Я вышел из лабиринта улочек у самой набережной Шеппсбрун. Луна висела над островом Шеппсхольм, лимонно-желтая на синем. Но все мое безмятежное, покойное настроение улетучилось, испорчено было встречей с пастором. И существуют же на свете такие люди! Кто не помнит старого, как мир, вопроса, столь часто и горячо обсуждавшегося в кабачке за кружкой пива, стоило только сойтись вместе нашей нищей братии: если б ты мог убить китайского мандарина, нажав кнопку в стене либо просто усилием мысли, и завладеть его сокровищами – сделал бы ты это? На этот вопрос я никогда не старался ответить, быть может, оттого, что никогда в общем-то не знал горького унижения бедности. Но мне кажется, если б я мог убить пастора Грегориуса, нажав кнопку в стене, я бы это сделал.
Когда я шел обратно домой, в бледных, неестественных ночных сумерках, зной казался мне удушающим, как в самый жаркий миг полдня, словно насыщенным тревогою, красные тучи пыли, скопившиеся за фабричными трубами Кунгсхольма[2], померкли и напоминали теперь спящую погибель.
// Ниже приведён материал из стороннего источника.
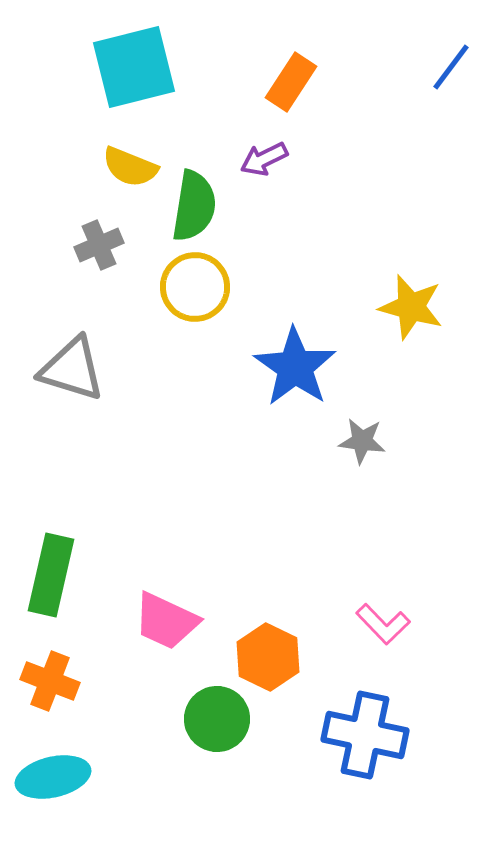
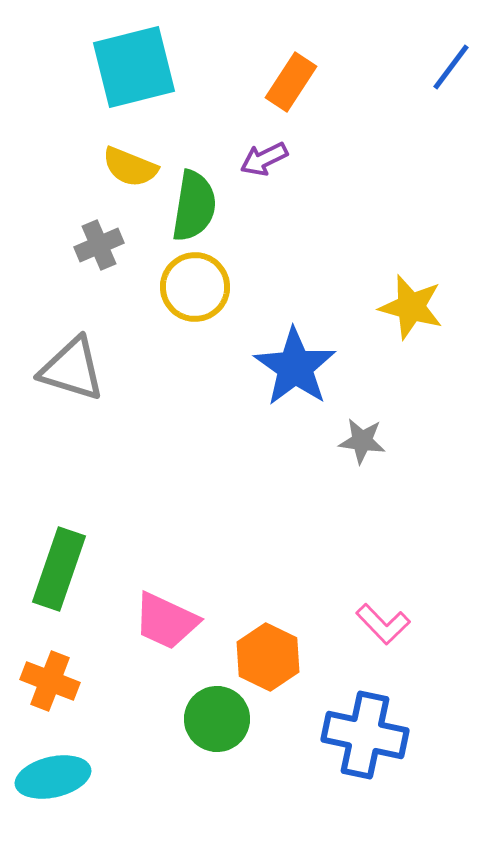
green rectangle: moved 8 px right, 6 px up; rotated 6 degrees clockwise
Я шел домой большими шагами, спускаясь к церкви Святой Клары, и нес шляпу в руке, потому что лоб у меня был мокрый от пота. Даже старые развесистые дубы в церковной ограде не дарили прохладой, и однако чуть не на каждой скамейке шептались парочки, а иные целовались, обнявшись, и глаза у них были пьяные.
* * *
Я сижу у раскрытого окна и пишу это – для кого? Не для друга и не для подруги, да едва ли и для самого себя, поскольку никогда не перечитываю сегодня того, что написал вчера, и уж, наверное, не стану перечитывать завтра. Я пишу, чтоб занять чем-то руки, мысль моя работает сама по себе; пишу, чтобы убить бессонный час. Отчего мне не спится? Ведь я не совершил никакого преступления.
* * *
То, что я записываю на этих листках, отнюдь не исповедь; кому бы я стал исповедоваться? Я рассказываю о себе далеко не все. Рассказываю лишь то, что мне заблагорассудится рассказать; но я нигде не отступаю от истины. Посредством лжи не скроешь неприкаянности души своей, уж коли она неприкаянна.
* * *
За окном над кладбищенскими дубами – величественная синяя ночь. В городе в этот час тихо, так тихо, что до меня доносятся вздохи и шепот теней под дубами да изредка прорежет тишину наглый хохот. И такое у меня чувство, словно нет сейчас в целом мире человека более одинокого, чем я. Я, лиценциат медицины Тюко Габриель Глас, помогающий время от времени другим, но никогда не умеющий помочь самому себе и в свои тридцать три года не познавший женщины.